If new prediction techs induced a change that big, they would be creating a value that is a substantial fraction of the world economy, and so consume a similar fraction of world income. If so, the prediction industry would in a short time become vastly larger than it is today. If today’s fashion were the start of that vast growth, we should not only see an increase in prediction activity, we should also see an awe-inspiring rate of success within that activity. The application of these new methods should be enabling huge new revenue streams, across a very wide range of possible application areas.
But I instead hear that within the areas where most prediction value lies, most attempts to apply this new tech actually produce less net value than would be achieved with old tech. I hear that prediction analysis tech is usually not the most important part the process, and that recently obsession with showing proficiency in this new analysis tech has led to neglect of the more important and basic issues of thinking carefully about what you might want to predict with what data, and then carefully cleaning and merging your data into a more useful form.
Yes, there must be exceptions, and some of those may be big. So a few big applications may enable big value. And self-driving cars seem a plausible candidate, a case where prediction is ready to give large value, high enough to justify using the most advanced prediction tech, and where lots of the right sort of data is available. But even if self-driving vehicles displace most drivers within a few decades, that rate of job automation wouldn’t be out of the range of our historical record of job automation. So it wouldn’t show that “this time is different.” To be clearly out of that range, we’d need another ten jobs that big also displaced in the same period. And even that isn’t enough to automate half of all jobs in two decades.
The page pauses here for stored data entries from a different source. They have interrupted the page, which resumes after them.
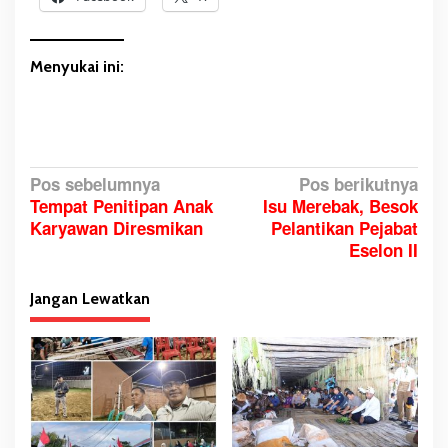
Menyukai ini:
N
Pos sebelumnya
Pos berikutnya
Tempat Penitipan Anak
Isu Merebak, Besok
a
Karyawan Diresmikan
Pelantikan Pejabat
v
Eselon II
i
g
Jangan Lewatkan
a
s
i
p
o
s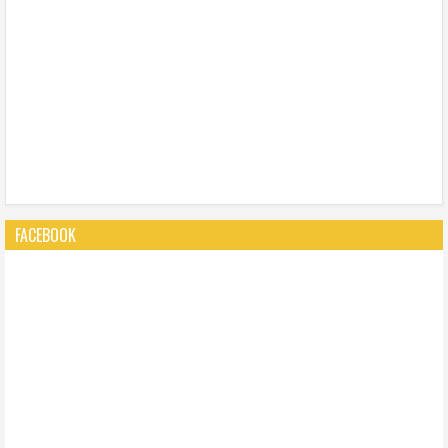
FACEBOOK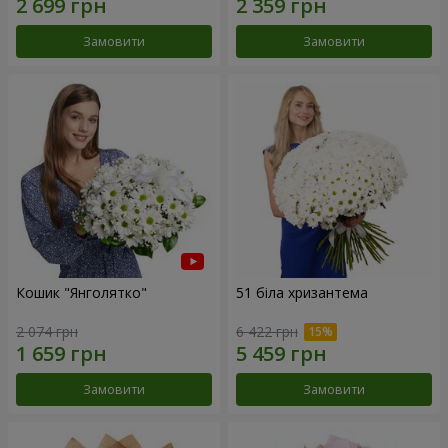
Замовити
Замовити
Кошик "Янголятко"
51 біла хризантема
2 074 грн
6 422 грн
Замовити
Замовити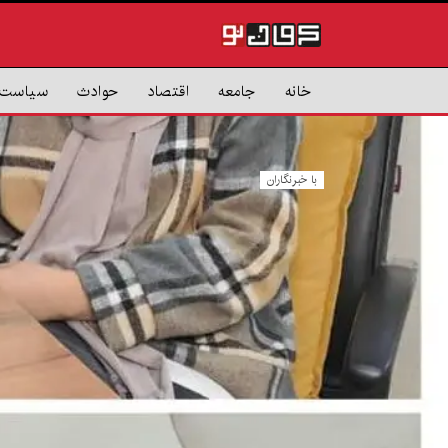
خانه
جامعه
اقتصاد
حوادث
سیاست
با خبرنگاران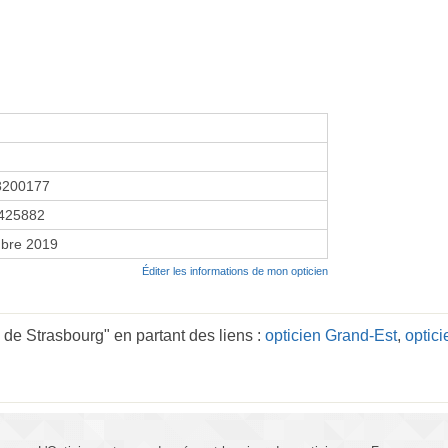
8200177
425882
bre 2019
Éditer les informations de mon opticien
 de Strasbourg" en partant des liens :
opticien Grand-Est
,
optici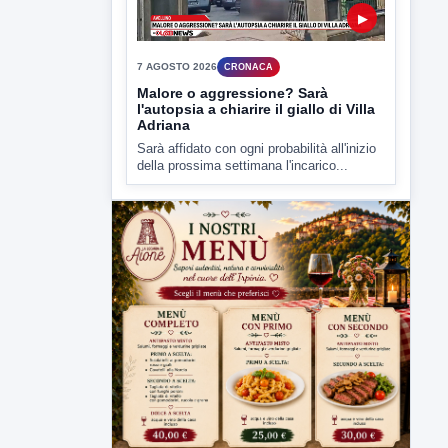
▶
7 AGOSTO 2026
CRONACA
Malore o aggressione? Sarà
l'autopsia a chiarire il giallo di Villa
Adriana
Sarà affidato con ogni probabilità all'inizio
della prossima settimana l'incarico...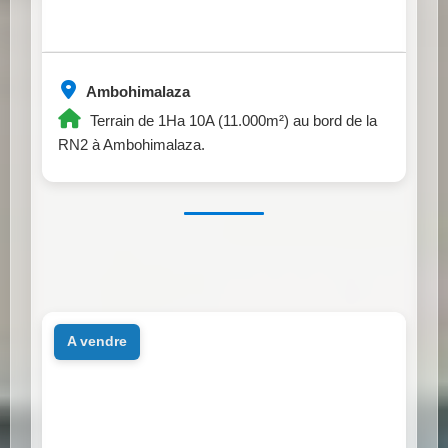
Ambohimalaza
Terrain de 1Ha 10A (11.000m²) au bord de la
RN2 à Ambohimalaza.
a vendre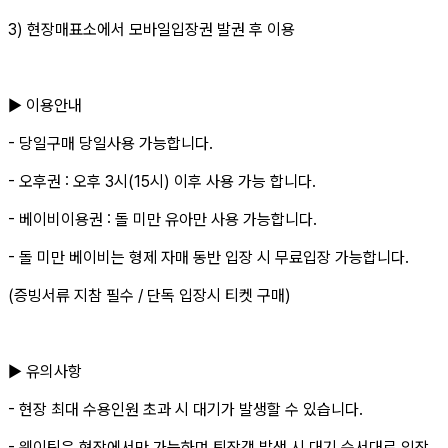
3) 현장매표소에서 모바일입장권 발권 후 이용
▶ 이용안내
- 당일구매 당일사용 가능합니다.
- 오후권 : 오후 3시(15시) 이후 사용 가능 합니다.
- 베이비이용권 : 돌 미만 유아만 사용 가능합니다.
- 돌 미만 베이비는 형제 자매 동반 입장 시 무료입장 가능합니다.
(증빙서류 지참 필수 / 단독 입장시 티켓 구매)
▶ 유의사항
- 현장 최대 수용인원 초과 시 대기가 발생할 수 있습니다.
- 웨이팅은 현장에서만 가능하며 퇴장객 발생 시 대기 순서대로 입장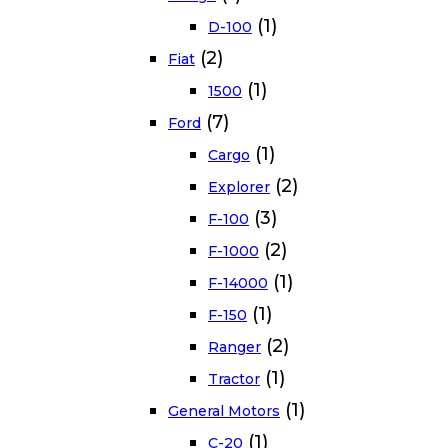
(1)
D-100
(2)
Fiat
(1)
1500
(7)
Ford
(1)
Cargo
(2)
Explorer
(3)
F-100
(2)
F-1000
(1)
F-14000
(1)
F-150
(2)
Ranger
(1)
Tractor
(1)
General Motors
(1)
C-20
The bottom line here is that while some see this new prediction tech as like a new pipe tech that could improve all pipes, no matter their size, it is actually more like a tech only useful on very large pipes. Just as it would be a waste to force a pipe tech only useful for big pipes onto all pipes, it can be a waste to push advanced prediction tech onto typical prediction tasks. And the fact that this new tech is mainly only useful on rare big problems suggests that its total impact will be limited. It just isn’t the sort of thing that can remake the world economy in two decades. To the extend that the current boom is based on such grand homes, this boom must soon bust.